Quantitative analysis of human adult pancreatic histology reveals separate fatty and fibrotic phenotypes in type 2 diabetes.

AIMS/HYPOTHESIS: The role of intra-pancreatic lipid and collagen in type 2 diabetes pathogenesis remains unclear. We sought to examine this in pancreases from organ donors with and without diabetes.

METHODS

Tissue biopsies from 36 adult donor pancreases with/without type 2 diabetes were collected from 16 anatomically defined regions, with H&E, Sirius Red Fast Green and chromogranin A immunohistochemical staining and quantification performed. Intracellular lipid droplet area was quantified using transmission electron microscopy in acinar, islet endocrine, beta and alpha cells identified through ultrastructural morphology.

RESULTS

Increasing adipocyte proportional area was associated with increasing pancreas donor BMI (r=0.385, p=0.021), decreased acinar area (r=-0.762, p<0.001) and increased endocrine mass (r=0.749, p<0.001). Fibrosis was not associated with BMI, acinar area or endocrine mass. Type 2 diabetes was associated with decreased islet circularity and reduced beta:alpha cell ratio but endocrine mass was not affected. Adipocyte and fibrosis proportional areas were highest in donors with diabetes but not associated with each other. Pancreases with high fat and those with high fibrosis (>40% proportional area) appeared to form two separate subgroups. All donors with insulin-treated diabetes had a high collagen proportional area. Fibrosis but not adipocytosis was associated with decreased beta:alpha cell ratio. There was an inverse relationship between pancreatic adipocytosis and intra-acinar cell lipid content (r=-0.490, p=0.003), with the lowest levels seen in type 2 diabetes. Beta cell lipid content was associated with BMI but not type 2 diabetes.
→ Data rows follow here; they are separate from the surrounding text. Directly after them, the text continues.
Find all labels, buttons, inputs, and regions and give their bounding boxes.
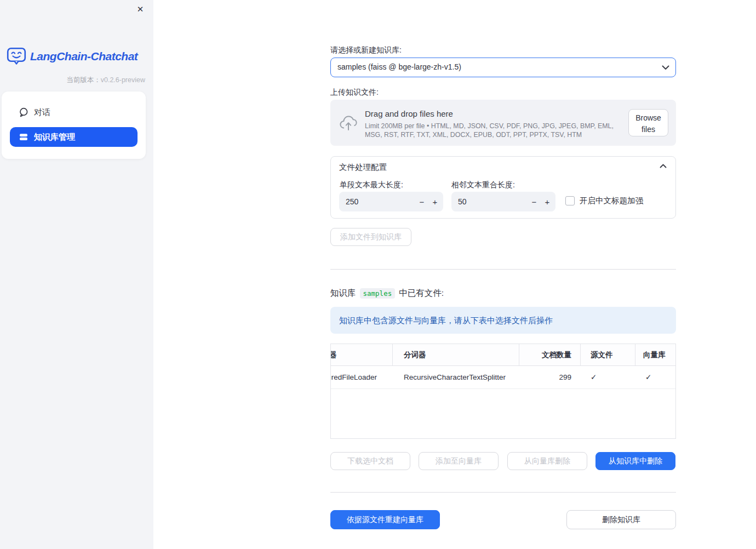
col-header-vector-store: 向量库 xyxy=(643,344,666,366)
download-selected-button[interactable]: 下载选中文档 xyxy=(330,452,410,470)
cloud-upload-icon xyxy=(339,115,358,131)
sidebar-menu: 对话 知识库管理 xyxy=(2,92,146,159)
expander-title: 文件处理配置 xyxy=(339,162,387,173)
rebuild-vector-store-button[interactable]: 依据源文件重建向量库 xyxy=(330,510,440,529)
delete-kb-button[interactable]: 删除知识库 xyxy=(566,510,676,529)
file-dropzone[interactable]: Drag and drop files here Limit 200MB per… xyxy=(330,100,676,146)
sidebar-item-knowledge-base[interactable]: 知识库管理 xyxy=(10,127,138,147)
overlap-length-label: 相邻文本重合长度: xyxy=(451,180,515,190)
chat-bubble-icon xyxy=(19,107,28,117)
kb-selectbox-value: samples (faiss @ bge-large-zh-v1.5) xyxy=(337,58,461,76)
divider xyxy=(330,269,676,270)
close-sidebar-button[interactable]: ✕ xyxy=(135,4,146,15)
sidebar-item-label: 对话 xyxy=(34,107,50,118)
file-actions: 下载选中文档 添加至向量库 从向量库删除 从知识库中删除 xyxy=(330,452,676,470)
max-length-stepper: − + xyxy=(339,192,443,211)
cell-splitter: RecursiveCharacterTextSplitter xyxy=(404,366,506,389)
check-icon: ✓ xyxy=(645,366,651,389)
version-value: v0.2.6-preview xyxy=(101,76,145,84)
table-header-row: 文档加载器 分词器 文档数量 源文件 向量库 xyxy=(331,344,675,366)
increment-button[interactable]: + xyxy=(428,192,442,211)
main-content: 请选择或新建知识库: samples (faiss @ bge-large-zh… xyxy=(330,0,676,549)
kb-files-prefix: 知识库 xyxy=(330,288,356,298)
max-length-label: 单段文本最大长度: xyxy=(340,180,403,190)
column-separator xyxy=(519,344,519,365)
kb-selectbox[interactable]: samples (faiss @ bge-large-zh-v1.5) xyxy=(330,58,676,77)
zh-title-enhance-label: 开启中文标题加强 xyxy=(580,196,643,206)
kb-files-heading: 知识库samples中已有文件: xyxy=(330,288,444,299)
column-separator xyxy=(635,344,635,365)
chevron-up-icon xyxy=(660,164,667,168)
zh-title-enhance-option: 开启中文标题加强 xyxy=(565,196,643,206)
col-header-loader: 文档加载器 xyxy=(330,344,337,366)
add-files-to-kb-button[interactable]: 添加文件到知识库 xyxy=(330,228,411,246)
overlap-length-input[interactable] xyxy=(451,192,523,211)
delete-from-kb-button[interactable]: 从知识库中删除 xyxy=(595,452,675,470)
version-info: 当前版本：v0.2.6-preview xyxy=(66,76,145,85)
cell-loader: UnstructuredFileLoader xyxy=(330,366,377,389)
col-header-doc-count: 文档数量 xyxy=(519,344,571,366)
table-row[interactable]: UnstructuredFileLoader RecursiveCharacte… xyxy=(331,366,675,389)
check-icon: ✓ xyxy=(591,366,597,389)
increment-button[interactable]: + xyxy=(540,192,554,211)
dropzone-title: Drag and drop files here xyxy=(365,109,453,118)
sidebar: ✕ LangChain-Chatchat 当前版本：v0.2.6-preview xyxy=(0,0,153,549)
page: ✕ LangChain-Chatchat 当前版本：v0.2.6-preview xyxy=(0,0,756,549)
info-banner: 知识库中包含源文件与向量库，请从下表中选择文件后操作 xyxy=(330,307,676,334)
sidebar-item-chat[interactable]: 对话 xyxy=(10,102,138,122)
sidebar-item-label: 知识库管理 xyxy=(34,132,75,142)
column-separator xyxy=(392,344,393,365)
brand: LangChain-Chatchat xyxy=(7,47,138,65)
zh-title-enhance-checkbox[interactable] xyxy=(565,196,575,205)
browse-files-button[interactable]: Browse files xyxy=(628,109,668,136)
delete-from-vector-store-button[interactable]: 从向量库删除 xyxy=(507,452,587,470)
info-banner-text: 知识库中包含源文件与向量库，请从下表中选择文件后操作 xyxy=(339,307,553,334)
langchain-chatchat-logo-icon xyxy=(7,47,26,65)
max-length-input[interactable] xyxy=(339,192,410,211)
close-icon: ✕ xyxy=(137,4,144,14)
kb-name-code: samples xyxy=(360,288,396,299)
cell-doc-count: 299 xyxy=(519,366,571,389)
stack-icon xyxy=(19,132,28,142)
file-config-expander: 文件处理配置 单段文本最大长度: 相邻文本重合长度: − + − + 开启中文标… xyxy=(330,156,676,219)
add-to-vector-store-button[interactable]: 添加至向量库 xyxy=(419,452,499,470)
column-separator xyxy=(580,344,581,365)
files-table: 文档加载器 分词器 文档数量 源文件 向量库 UnstructuredFileL… xyxy=(330,344,676,439)
divider xyxy=(330,492,676,493)
col-header-source-file: 源文件 xyxy=(591,344,613,366)
version-label: 当前版本： xyxy=(66,76,101,84)
chevron-down-icon xyxy=(662,65,669,70)
overlap-length-stepper: − + xyxy=(451,192,555,211)
kb-select-label: 请选择或新建知识库: xyxy=(330,45,402,55)
expander-toggle[interactable]: 文件处理配置 xyxy=(331,157,675,176)
decrement-button[interactable]: − xyxy=(415,192,429,211)
upload-label: 上传知识文件: xyxy=(330,88,379,98)
col-header-splitter: 分词器 xyxy=(404,344,426,366)
kb-files-suffix: 中已有文件: xyxy=(399,288,444,298)
decrement-button[interactable]: − xyxy=(527,192,541,211)
brand-title: LangChain-Chatchat xyxy=(30,50,138,63)
dropzone-hint: Limit 200MB per file • HTML, MD, JSON, C… xyxy=(365,122,626,139)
CONCLUSIONS/INTERPRETATION: Systematic human pancreatic analysis revealed two separate type 2 diabetes phenotypes: fatty, associated with central obesity; and fibrotic, associated with reduced beta cell mass without central obesity. This suggests distinct underlying pathogenic mechanisms and has potential for developing personalised disease-modifying therapeutics.